El estudio muestra que esta escasez podría ser una de las razones por las que las nubes antárticas son más delgadas, menos frecuentes o tienen propiedades térmicas distintas a las de otras regiones.

Las primeras mediciones directas realizadas en el continente

La investigación realizó muestreos en tres ubicaciones antárticas, analizando partículas capturadas directamente en la atmósfera. Esta metodología es pionera porque, hasta ahora, la mayoría de estudios se basaban en modelos o mediciones indirectas desde satélites.

Las muestras revelaron que las concentraciones de núcleos de hielo son inferiores incluso a las registradas en los océanos del hemisferio sur, considerados hasta ahora los lugares más limpios del planeta. Este hallazgo subraya el aislamiento extremo del continente blanco y la influencia de sus enormes superficies de hielo, capaces de modificar la composición del aire que circula sobre ellas.

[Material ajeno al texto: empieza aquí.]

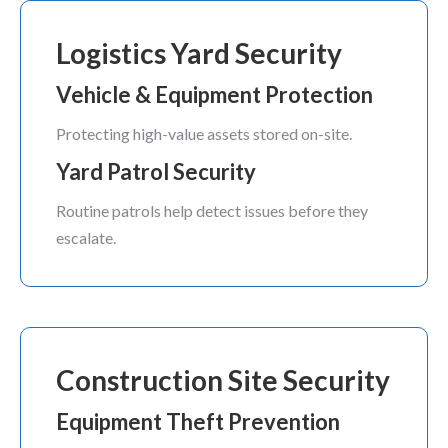
Logistics Yard Security
Vehicle & Equipment Protection
Protecting high-value assets stored on-site.
Yard Patrol Security
Routine patrols help detect issues before they
escalate.
Construction Site Security
Equipment Theft Prevention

La comparación entre puntos de muestreo también permitió observar cómo pequeñas variaciones en altitud y proximidad a las costas pueden influir en la cantidad de partículas disponibles para la formación de hielo.

Implicaciones para la ciencia climática global

Las nubes en la Antártida desempeñan un papel clave en la regulación del clima. Dependiendo de sus propiedades, pueden enfriar la superficie reflejando radiación solar o calentarla atrapando el calor emitido desde el suelo. Entender cómo se forman y cómo están cambiando es esencial para mejorar los modelos climáticos.

Los núcleos de hielo, al determinar cuándo y cómo se congela el agua dentro de las nubes, influyen en su duración, su reflectividad y su capacidad para precipitar. En un momento en que el continente experimenta transformaciones relacionadas con el calentamiento global, estos datos resultan especialmente valiosos.

La escasez extrema de partículas sugiere que las nubes antárticas podrían ser más sensibles de lo que se creía a pequeños cambios en la composición atmosférica. Cualquier variación en los vientos, en la llegada de aerosoles desde otras latitudes o en el deshielo puede modificar la dinámica de formación de hielo en la región.

Un continente que sigue sorprendiendo a la ciencia

La Antártida es uno de los lugares más investigados y, a la vez, más desconocidos del planeta. La falta de núcleos de hielo observada en este estudio demuestra que aún quedan aspectos fundamentales de su atmósfera por descubrir.

El trabajo del equipo liderado por TROPOS marca un avance importante en la comprensión de la microfísica de nubes en ambientes extremadamente limpios. También refuerza la idea de que estudiar los polos es crucial para descifrar mecanismos climáticos globales.

Con investigaciones como esta, la comunidad científica da un paso más hacia la construcción de modelos climáticos más precisos y hacia la comprensión del papel único que desempeña el continente blanco en el equilibrio de la Tierra.


Referencias

Phys.org – “Largest ice surfaces have fewest ice nuclei worldwide”.
TROPOS – Estudios sobre núcleos de hielo y microfísica de nubes en regiones polares.
Datos de campañas antárticas sobre composición atmosférica.